The United Negro College Fund, which provides general scholarship funds for 37 private historically black colleges and universities, or HBCUs, and the Thurgood Marshall College Fund, which represents and supports public HBCUs and other predominantly black institutions, known as PBIs, are leading the effort to help the colleges lobby members of Congress for an additional, one-time allocation of $1.5 billion to help financially strapped HBCUs, PBIs and MSIs, or minority-serving institutions.

The two organizations along with presidents of some of the 105 HBCUs took part in a conference call led by a member of Congress Monday to discuss the financial, logistical and technical problems they are now facing. The call was convened by U.S. House member, Representative Alma Adams, co-founder of the Bipartisan HBCU Caucus. Representative Karen Bass, chairwoman of the Congressional Black Caucus, also took part, as did a staff member for Representative Bobby Scott, chairman of the House Committee on Education and Labor.

“HBCUs graduate an outsized proportion of African-American college graduates and an outsized proportion of low-income, first generation college students. In order to ensure HBCUs continue their mission, they need assistance in emergencies such as this,” Adams said in written responses to questions.

She said she and other lawmakers have heard from “the entire HBCU community” about how their institutions have been affected by the pandemic, and gotten their input on the colleges' funding needs.

“We are currently working toward a package that will include many, if not all, of those recommendations,” she wrote. “Our offices and House leadership are currently engaged in working on another stimulus package to address some of the worst impacts of the pandemic.
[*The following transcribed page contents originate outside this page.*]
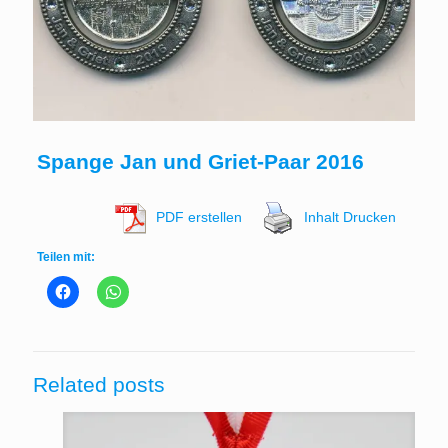
Spange Jan und Griet-Paar 2016
PDF erstellen
Inhalt Drucken
Teilen mit:
Related posts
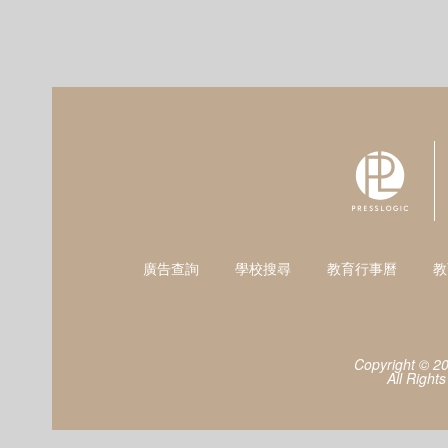
廣告查詢
學校搜尋
教育行事曆
教
Copyright © 2
All Right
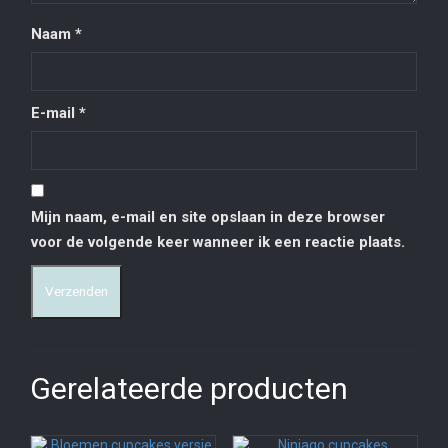
Naam
*
E-mail
*
Mijn naam, e-mail en site opslaan in deze browser
voor de volgende keer wanneer ik een reactie plaats.
Gerelateerde producten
We are confident that HBCUs will find additional support in that package.”

Congress passed bipartisan legislation last December that made permanent $255 million in annual STEM funding for minority-serving colleges, including roughly $85 million specifically allocated to HBCUs.While the legislation, called the FUTURE Act, was widely praised by leaders and supporters of the colleges, advocates for more funding are now concerned about the more immediate future.

Lodriguez V. Murray, senior vice president for public policy and government affairs at the United Negro College Fund, said HBCU leaders and supporters of their institutions were encouraged by the response of Adams and other lawmakers.
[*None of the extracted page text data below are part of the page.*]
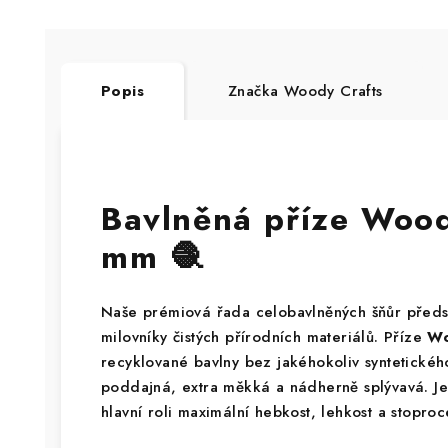
Popis
Značka
Woody Crafts
Bavlněná příze Woo
mm 🧶
Naše prémiová řada celobavlněných šňůr předs
milovníky čistých přírodních materiálů. Příze
Wo
recyklované bavlny bez jakéhokoliv syntetického
poddajná, extra měkká a nádherně splývavá. Je 
hlavní roli maximální hebkost, lehkost a stoproc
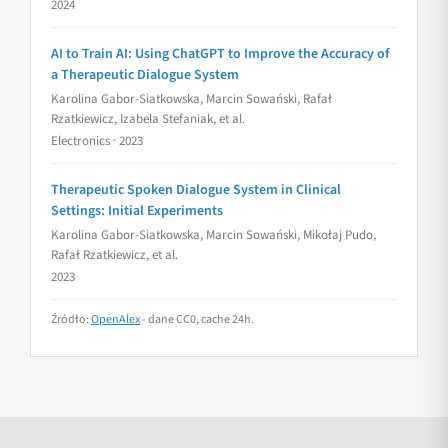
2024
AI to Train AI: Using ChatGPT to Improve the Accuracy of
a Therapeutic Dialogue System
Karolina Gabor-Siatkowska, Marcin Sowański, Rafał
Rzatkiewicz, Izabela Stefaniak, et al.
Electronics · 2023
Therapeutic Spoken Dialogue System in Clinical
Settings: Initial Experiments
Karolina Gabor-Siatkowska, Marcin Sowański, Mikołaj Pudo,
Rafał Rzatkiewicz, et al.
2023
Źródło:
OpenAlex
- dane CC0, cache 24h.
“It is clear to our community -- especially HBCUs, but MSIs overall -- that there is significant interest on the Hill concerning our effort,” he said. “Representative Adams, Representative Bass and Representative Scott all seem interested in the unique needs and abilities of HBCUs and how this pandemic impacts them.”

Murray said a large group of college presidents took part in the conference call and offered firsthand accounts of what is taking place on the ground at their individual institutions as college and university administrators across the country race to turn campuses into online or remote institutions to help prevent the spread of coronavirus.

Many HBCUs are heavily financially dependent on student enrollment and have modest endowments. They don't get the same level of philanthropic support from rich donors that predominately white institutions routinely receive. Their ability to quickly transition from in-person to remote or online instruction is limited and hampered by financial costs, technological capabilities and other challenges.

What’s more, the students that attend these institutions are largely reliant on financial aid. Some cannot afford to leave the campuses and travel home to take classes remotely, and others have nowhere else to go and rely on campus housing and meal plans. Others won’t be able to participate in online classes because they don’t have computers or reliable internet access at home. Some may not be able to afford to return to the college if, and when, the campuses return to normal operations.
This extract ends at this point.